TimesLive reported that Zuma said he believed that the creation of the bank would bring change to the lives of poor black people.

Zuma was on Thursday delivering the eulogy at the memorial lecture for the late Zimbabwean President Robert Mugabe, where he made these remarks.

It was reported that delivering his eulogy, Zuma said he was motivated to join the BRIC group of countries – Brazil, Russia, India, and China – because, during the struggle for liberation, western countries had not been friends to the governing ANC.

The former president reportedly criticised western countries for approaching the governing party only once liberation had been attained, to share their economic ideas and making suggestions on dealings with the International Monetary Fund.

Zuma was quoted as saying that western countries had called for his removal once they got information that he had suggested to the BRICS group of countries that they create a bank.

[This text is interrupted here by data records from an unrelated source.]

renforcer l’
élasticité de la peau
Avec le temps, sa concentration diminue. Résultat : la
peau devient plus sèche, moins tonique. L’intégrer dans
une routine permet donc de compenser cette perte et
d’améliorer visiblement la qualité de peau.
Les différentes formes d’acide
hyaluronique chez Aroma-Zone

Zuma said that had he completed his term in the presidency, he would have fast-tracked the process of improving the lives of poor black South Africans.

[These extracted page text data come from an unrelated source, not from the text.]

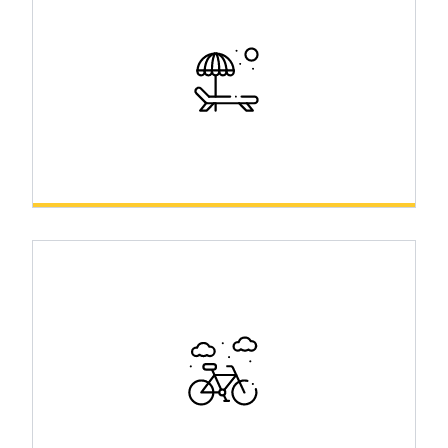
History
Relax & Wellness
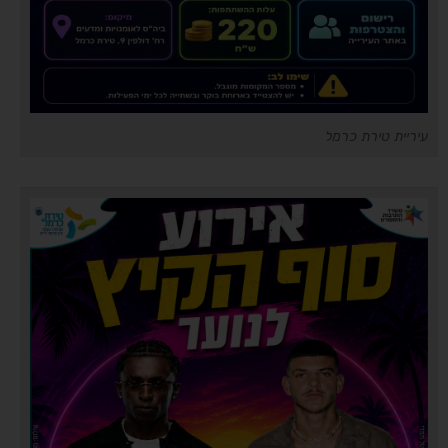
עיריית טירת כרמל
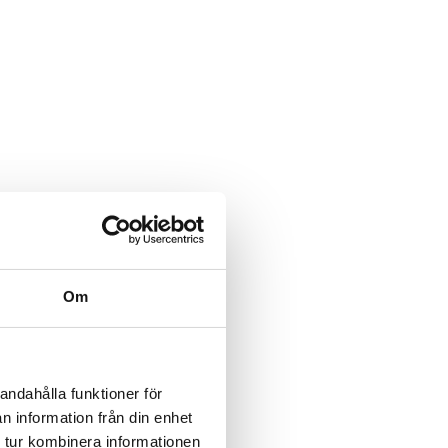
Om
andahålla funktioner för
n information från din enhet
 tur kombinera informationen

The former president said this fast-tracking of the process of improving the lives of poor black South Africans had been one of the problems he faced during his presidency.

Zuma said his critics were opposed to this and as a result, they quickened the process of removing him from office.

“They saw it was even better if I don't complete my term … I was going to do a lot. I was really going to do it,” Zuma was quoted as saying.

The former president reportedly criticised economists in the country for blaming him for all that went wrong with South Africa's economy.

Zuma said he was blamed when the rand declined and when the country's credit was downgraded.

He questioned who was ruining the economy now that “Zuma is no longer in power”.

The former president reportedly praised Mugabe and said the late president was loved by African leaders for taking back the land in Zimbabwe.

Zuma said the governing party's struggle was for the complete decolonisation of South Africa, politically and economically, but this had not occurred.

“Those who controlled the economy, still control it. In other words, we are still colonised. We were only decolonised politically. When you speak like that, the clever ones look at you as a fool,” Zuma was quoted as saying.